**What you need to do**
Leaving out the pictures, copy each record below exactly.

Information provided Block Start

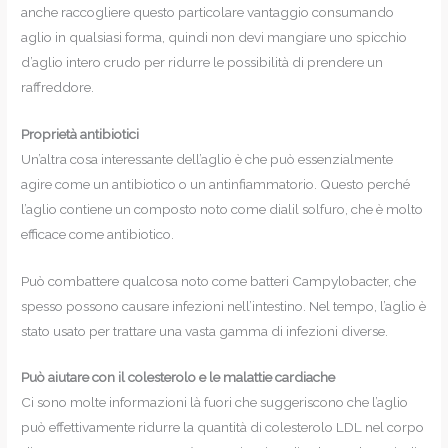
anche raccogliere questo particolare vantaggio consumando
aglio in qualsiasi forma, quindi non devi mangiare uno spicchio
d’aglio intero crudo per ridurre le possibilità di prendere un
raffreddore.
Proprietà antibiotici
Un’altra cosa interessante dell’aglio è che può essenzialmente
agire come un antibiotico o un antinfiammatorio. Questo perché
l’aglio contiene un composto noto come dialil solfuro, che è molto
efficace come antibiotico.
Può combattere qualcosa noto come batteri Campylobacter, che
spesso possono causare infezioni nell’intestino. Nel tempo, l’aglio è
stato usato per trattare una vasta gamma di infezioni diverse.
Può aiutare con il colesterolo e le malattie cardiache
Ci sono molte informazioni là fuori che suggeriscono che l’aglio
può effettivamente ridurre la quantità di colesterolo LDL nel corpo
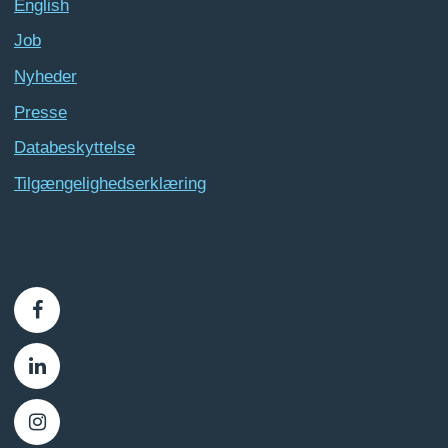
English
Job
Nyheder
Presse
Databeskyttelse
Tilgængelighedserklæring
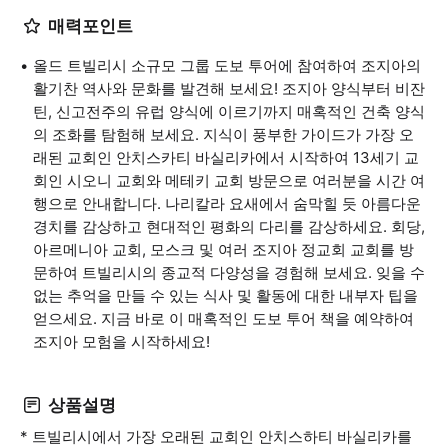
매력포인트
올드 트빌리시 소규모 그룹 도보 투어에 참여하여 조지아의
활기찬 역사와 문화를 발견해 보세요! 조지아 양식부터 비잔
틴, 신고전주의 유럽 양식에 이르기까지 매혹적인 건축 양식
의 조화를 탐험해 보세요. 지식이 풍부한 가이드가 가장 오
래된 교회인 안치스카티 바실리카에서 시작하여 13세기 교
회인 시오니 교회와 메테키 교회 방문으로 여러분을 시간 여
행으로 안내합니다. 나리칼라 요새에서 숨막힐 듯 아름다운
경치를 감상하고 현대적인 평화의 다리를 감상하세요. 회당,
아르메니아 교회, 모스크 및 여러 조지아 정교회 교회를 방
문하여 트빌리시의 종교적 다양성을 경험해 보세요. 잊을 수
없는 추억을 만들 수 있는 식사 및 활동에 대한 내부자 팁을
얻으세요. 지금 바로 이 매혹적인 도보 투어 책을 예약하여
조지아 모험을 시작하세요!
상품설명
* 트빌리시에서 가장 오래된 교회인 안치스하티 바실리카를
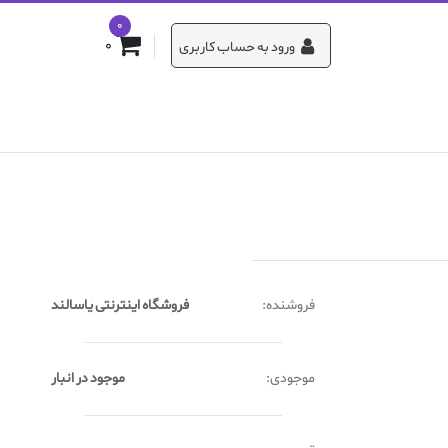
0
0
ورود به حساب کاربری
فروشنده:
فروشگاه اینترنتی یاسالند
موجودی:
موجود در انبار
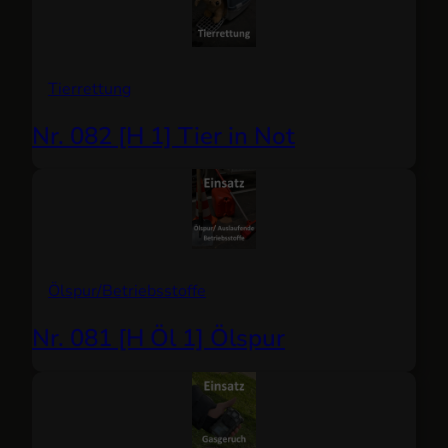
Tierrettung
Nr. 082 [H 1] Tier in Not
Ölspur/Betriebsstoffe
Nr. 081 [H Öl 1] Ölspur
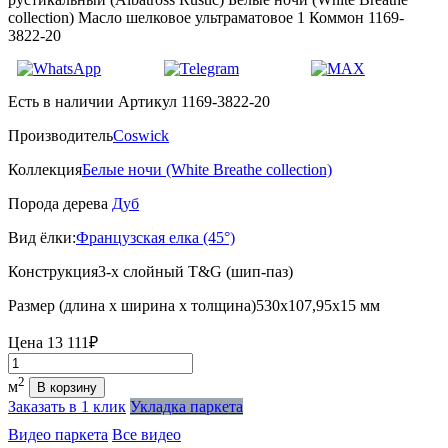
collection) Масло шелковое ультраматовое 1 Коммон 1169-
3822-20
Есть в наличии
Артикул 1169-3822-20
Производитель
Coswick
Коллекция
Белые ночи (White Breathe collection)
Порода дерева
Дуб
Вид ёлки:
Французская елка (45°)
Конструкция
3-х слойный T&G (шип-паз)
Размер (длина х ширина х толщина)
530х107,95х15 мм
Цена
13 111₽
Количество
2
м
В корзину
Заказать в 1 клик
Укладка паркета
Видео паркета
Все видео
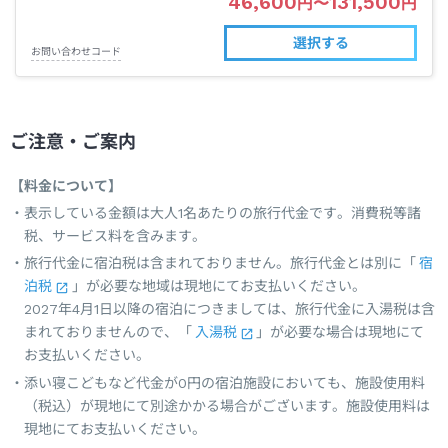
46,600
131,500
円
〜
円
選択する
お問い合わせコード
ご注意・ご案内
【料金について】
表示している金額は大人1名あたりの旅行代金です。消費税等諸
税、サービス料を含みます。
旅行代金に宿泊税は含まれておりません。旅行代金とは別に「
宿
泊税
」が必要な地域は現地にてお支払いください。
2027年4月1日以降の宿泊につきましては、旅行代金に入湯税は含
まれておりませんので、「
入湯税
」が必要な場合は現地にて
お支払いください。
添い寝こどもなど代金が0円の宿泊施設においても、施設使用料
（税込）が現地にて別途かかる場合がございます。施設使用料は
現地にてお支払いください。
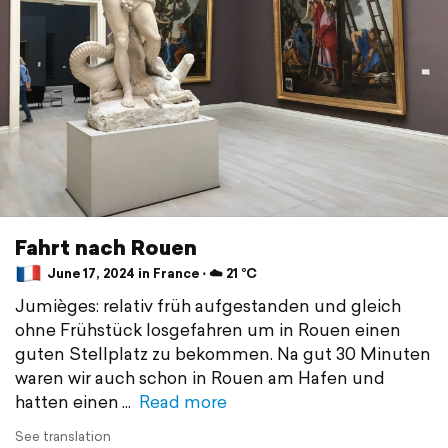
Fahrt nach Rouen
June 17, 2024 in France ⋅ ☁️ 21 °C
Jumièges: relativ früh aufgestanden und gleich
ohne Frühstück losgefahren um in Rouen einen
guten Stellplatz zu bekommen. Na gut 30 Minuten
waren wir auch schon in Rouen am Hafen und
hatten einen
Read more
See translation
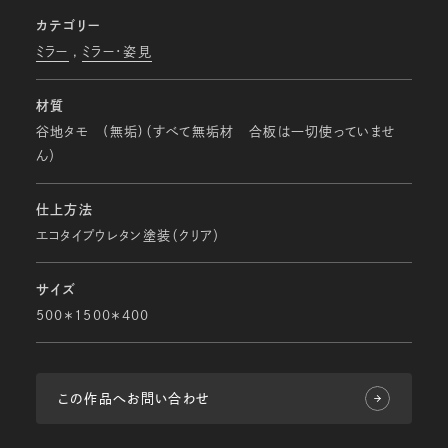
カテゴリー
ミラー
ミラー・姿見
材質
谷地タモ (無垢)（すべて無垢材 合板は一切使っていませ
ん）
仕上方法
エコタイプウレタン塗装（クリア）
サイズ
500＊1500＊400
この作品へお問い合わせ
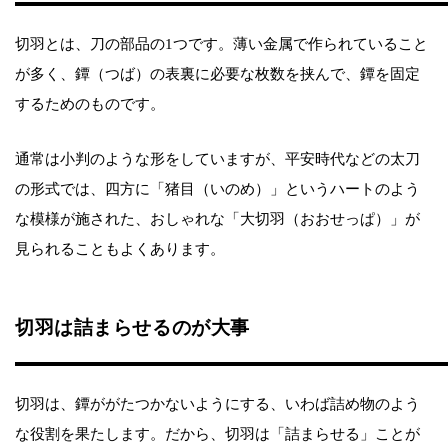
切羽とは、刀の部品の1つです。薄い金属で作られていること
が多く、鐔（つば）の表裏に必要な枚数を挟んで、鐔を固定
するためのものです。
通常は小判のような形をしていますが、平安時代などの太刀
の形式では、四方に「猪目（いのめ）」というハートのよう
な模様が施された、おしゃれな「大切羽（おおせっぱ）」が
見られることもよくあります。
切羽は詰まらせるのが大事
切羽は、鐔ががたつかないようにする、いわば詰め物のよう
な役割を果たします。だから、切羽は「詰まらせる」ことが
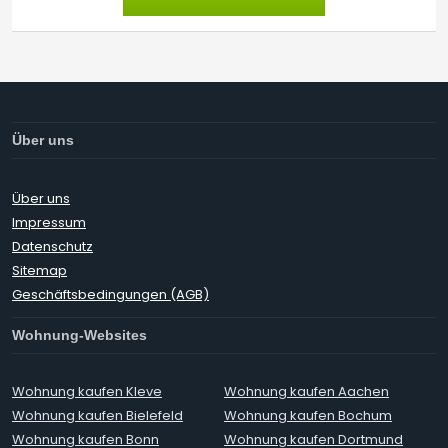
Über uns
Über uns
Impressum
Datenschutz
Sitemap
Geschäftsbedingungen (AGB)
Wohnung-Websites
Wohnung kaufen Kleve
Wohnung kaufen Aachen
Wohnung kaufen Bielefeld
Wohnung kaufen Bochum
Wohnung kaufen Bonn
Wohnung kaufen Dortmund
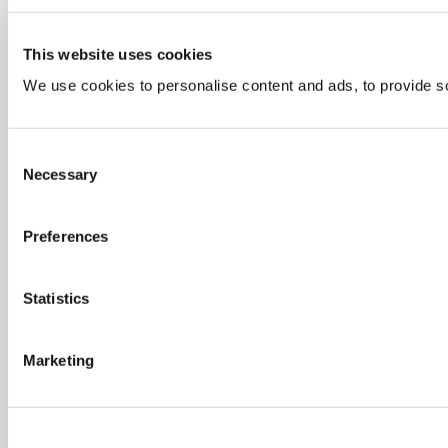
This website uses cookies
We use cookies to personalise content and ads, to provide soc
Consent
Necessary
Selection
Preferences
Statistics
Marketing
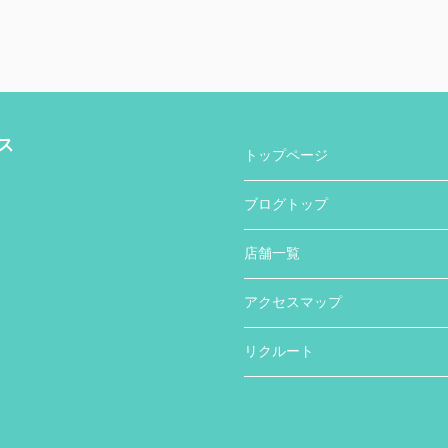
ス
トップページ
ブログトップ
店舗一覧
アクセスマップ
リクルート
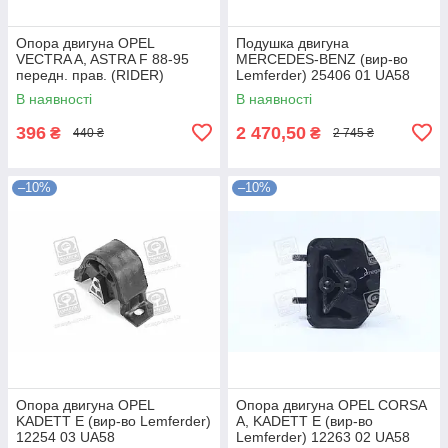
Опора двигуна OPEL
Подушка двигуна
VECTRA A, ASTRA F 88-95
MERCEDES-BENZ (вир-во
передн. прав. (RIDER)
Lemferder) 25406 01 UA58
RD.3438325348 UA58
В наявності
В наявності
396
2 470,50
₴
₴
440 ₴
2 745 ₴
–10%
–10%
Опора двигуна OPEL
Опора двигуна OPEL CORSA
KADETT E (вир-во Lemferder)
A, KADETT E (вир-во
12254 03 UA58
Lemferder) 12263 02 UA58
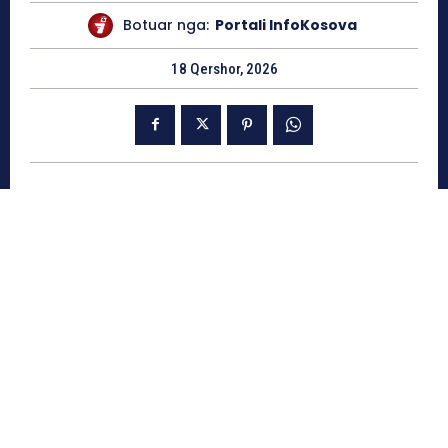
Botuar nga:
Portali InfoKosova
18 Qershor, 2026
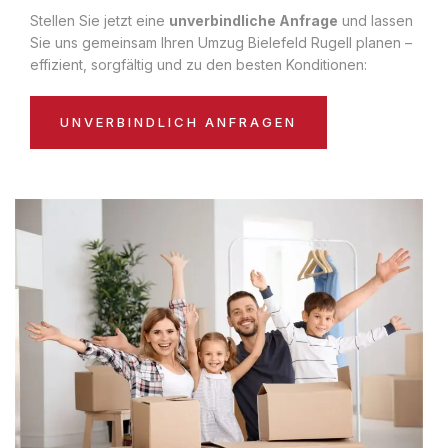
Stellen Sie jetzt eine
unverbindliche Anfrage
und lassen
Sie uns gemeinsam Ihren Umzug Bielefeld Rugell planen –
effizient, sorgfältig und zu den besten Konditionen:
UNVERBINDLICH ANFRAGEN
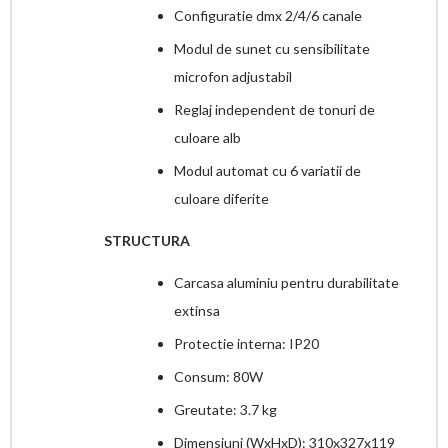
Configuratie dmx 2/4/6 canale
Modul de sunet cu sensibilitate
microfon adjustabil
Reglaj independent de tonuri de
culoare alb
Modul automat cu 6 variatii de
culoare diferite
STRUCTURA
Carcasa aluminiu pentru durabilitate
extinsa
Protectie interna: IP20
Consum: 80W
Greutate: 3.7 kg
Dimensiuni (WxHxD): 310x327x119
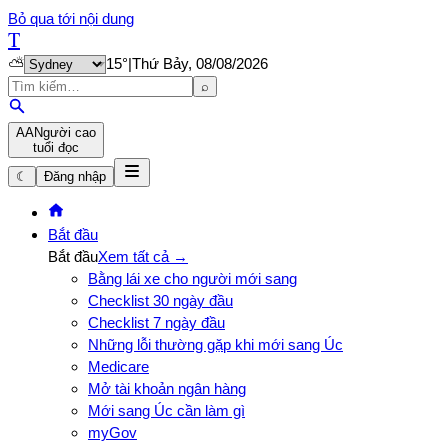
Bỏ qua tới nội dung
T
⛅
15
°
|
Thứ Bảy, 08/08/2026
⌕
A
A
Người cao
tuổi đọc
☾
Đăng nhập
Bắt đầu
Bắt đầu
Xem tất cả →
Bằng lái xe cho người mới sang
Checklist 30 ngày đầu
Checklist 7 ngày đầu
Những lỗi thường gặp khi mới sang Úc
Medicare
Mở tài khoản ngân hàng
Mới sang Úc cần làm gì
myGov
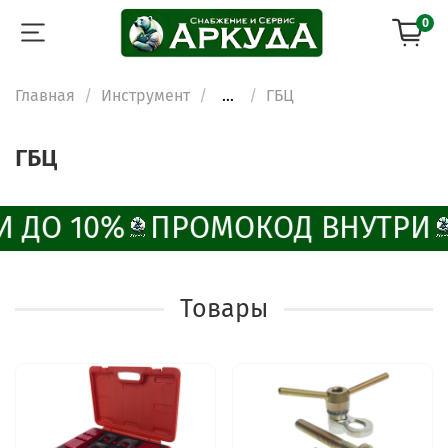
0
Главная
Инструмент
...
ГБЦ
ГБЦ
 ДО 10%
ПРОМОКОД ВНУТРИ
Товары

Information provided Block End

**Answer for the task**
anche raccogliere questo particolare vantaggio consumando
aglio in qualsiasi forma, quindi non devi mangiare uno spicchio
d’aglio intero crudo per ridurre le possibilità di prendere un
raffreddore.
Proprietà antibiotici
Un’altra cosa interessante dell’aglio è che può essenzialmente
agire come un antibiotico o un antinfiammatorio. Questo perché
l’aglio contiene un composto noto come dialil solfuro, che è molto
efficace come antibiotico.
Può combattere qualcosa noto come batteri Campylobacter, che
spesso possono causare infezioni nell’intestino. Nel tempo, l’aglio è
stato usato per trattare una vasta gamma di infezioni diverse.
Può aiutare con il colesterolo e le malattie cardiache
Ci sono molte informazioni là fuori che suggeriscono che l’aglio
può effettivamente ridurre la quantità di colesterolo LDL nel corpo
English
Job
Nyheder
Presse
Databeskyttelse
Tilgængelighedserklæring
매력포인트
올드 트빌리시 소규모 그룹 도보 투어에 참여하여 조지아의
활기찬 역사와 문화를 발견해 보세요! 조지아 양식부터 비잔
틴, 신고전주의 유럽 양식에 이르기까지 매혹적인 건축 양식
의 조화를 탐험해 보세요. 지식이 풍부한 가이드가 가장 오
래된 교회인 안치스카티 바실리카에서 시작하여 13세기 교
회인 시오니 교회와 메테키 교회 방문으로 여러분을 시간 여
행으로 안내합니다. 나리칼라 요새에서 숨막힐 듯 아름다운
경치를 감상하고 현대적인 평화의 다리를 감상하세요. 회당,
아르메니아 교회, 모스크 및 여러 조지아 정교회 교회를 방
문하여 트빌리시의 종교적 다양성을 경험해 보세요. 잊을 수
없는 추억을 만들 수 있는 식사 및 활동에 대한 내부자 팁을
얻으세요. 지금 바로 이 매혹적인 도보 투어 책을 예약하여
조지아 모험을 시작하세요!
상품설명
* 트빌리시에서 가장 오래된 교회인 안치스하티 바실리카를
0
0
ورود به حساب کاربری
فروشنده:
فروشگاه اینترنتی یاسالند
موجودی:
موجود در انبار
Tierrettung
Nr. 082 [H 1] Tier in Not
Ölspur/Betriebsstoffe
Nr. 081 [H Öl 1] Ölspur
collection) Масло шелковое ультраматовое 1 Коммон 1169-
3822-20
Есть в наличии
Артикул 1169-3822-20
Производитель
Coswick
Коллекция
Белые ночи (White Breathe collection)
Порода дерева
Дуб
Вид ёлки:
Французская елка (45°)
Конструкция
3-х слойный T&G (шип-паз)
Размер (длина х ширина х толщина)
530х107,95х15 мм
Цена
13 111₽
Количество
2
м
В корзину
Заказать в 1 клик
Укладка паркета
Видео паркета
Все видео
46,600
131,500
円
〜
円
選択する
お問い合わせコード
ご注意・ご案内
【料金について】
表示している金額は大人1名あたりの旅行代金です。消費税等諸
税、サービス料を含みます。
旅行代金に宿泊税は含まれておりません。旅行代金とは別に「
宿
泊税
」が必要な地域は現地にてお支払いください。
2027年4月1日以降の宿泊につきましては、旅行代金に入湯税は含
まれておりませんので、「
入湯税
」が必要な場合は現地にて
お支払いください。
添い寝こどもなど代金が0円の宿泊施設においても、施設使用料
（税込）が現地にて別途かかる場合がございます。施設使用料は
現地にてお支払いください。
Fahrt nach Rouen
June 17, 2024 in France ⋅ ☁️ 21 °C
Jumièges: relativ früh aufgestanden und gleich
ohne Frühstück losgefahren um in Rouen einen
guten Stellplatz zu bekommen. Na gut 30 Minuten
waren wir auch schon in Rouen am Hafen und
hatten einen
Read more
See translation
カテゴリー
ミラー
ミラー・姿見
材質
谷地タモ (無垢)（すべて無垢材 合板は一切使っていませ
ん）
仕上方法
エコタイプウレタン塗装（クリア）
サイズ
500＊1500＊400
この作品へお問い合わせ
切羽とは、刀の部品の1つです。薄い金属で作られていること
が多く、鐔（つば）の表裏に必要な枚数を挟んで、鐔を固定
するためのものです。
通常は小判のような形をしていますが、平安時代などの太刀
の形式では、四方に「猪目（いのめ）」というハートのよう
な模様が施された、おしゃれな「大切羽（おおせっぱ）」が
見られることもよくあります。
切羽は詰まらせるのが大事
切羽は、鐔ががたつかないようにする、いわば詰め物のよう
な役割を果たします。だから、切羽は「詰まらせる」ことが
Über uns
Über uns
Impressum
Datenschutz
Sitemap
Geschäftsbedingungen (AGB)
Wohnung-Websites
Wohnung kaufen Kleve
Wohnung kaufen Aachen
Wohnung kaufen Bielefeld
Wohnung kaufen Bochum
Wohnung kaufen Bonn
Wohnung kaufen Dortmund
This website uses cookies
We use cookies to personalise content and ads, to provide soc
Consent
Necessary
Selection
Preferences
Statistics
Marketing
ス
トップページ
ブログトップ
店舗一覧
アクセスマップ
リクルート
Опора двигуна OPEL
Подушка двигуна
VECTRA A, ASTRA F 88-95
MERCEDES-BENZ (вир-во
передн. прав. (RIDER)
Lemferder) 25406 01 UA58
RD.3438325348 UA58
В наявності
В наявності
396
2 470,50
₴
₴
440 ₴
2 745 ₴
–10%
–10%
Опора двигуна OPEL
Опора двигуна OPEL CORSA
KADETT E (вир-во Lemferder)
A, KADETT E (вир-во
12254 03 UA58
Lemferder) 12263 02 UA58
Botuar nga:
Portali InfoKosova
18 Qershor, 2026
Stellen Sie jetzt eine
unverbindliche Anfrage
und lassen
Sie uns gemeinsam Ihren Umzug Bielefeld Rugell planen –
effizient, sorgfältig und zu den besten Konditionen:
UNVERBINDLICH ANFRAGEN
Configuratie dmx 2/4/6 canale
Modul de sunet cu sensibilitate
microfon adjustabil
Reglaj independent de tonuri de
culoare alb
Modul automat cu 6 variatii de
culoare diferite
STRUCTURA
Carcasa aluminiu pentru durabilitate
extinsa
Protectie interna: IP20
Consum: 80W
Greutate: 3.7 kg
Dimensiuni (WxHxD): 310x327x119
Bỏ qua tới nội dung
T
⛅
15
°
|
Thứ Bảy, 08/08/2026
⌕
A
A
Người cao
tuổi đọc
☾
Đăng nhập
Bắt đầu
Bắt đầu
Xem tất cả →
Bằng lái xe cho người mới sang
Checklist 30 ngày đầu
Checklist 7 ngày đầu
Những lỗi thường gặp khi mới sang Úc
Medicare
Mở tài khoản ngân hàng
Mới sang Úc cần làm gì
myGov
0
Главная
Инструмент
...
ГБЦ
ГБЦ
 ДО 10%
ПРОМОКОД ВНУТРИ
Товары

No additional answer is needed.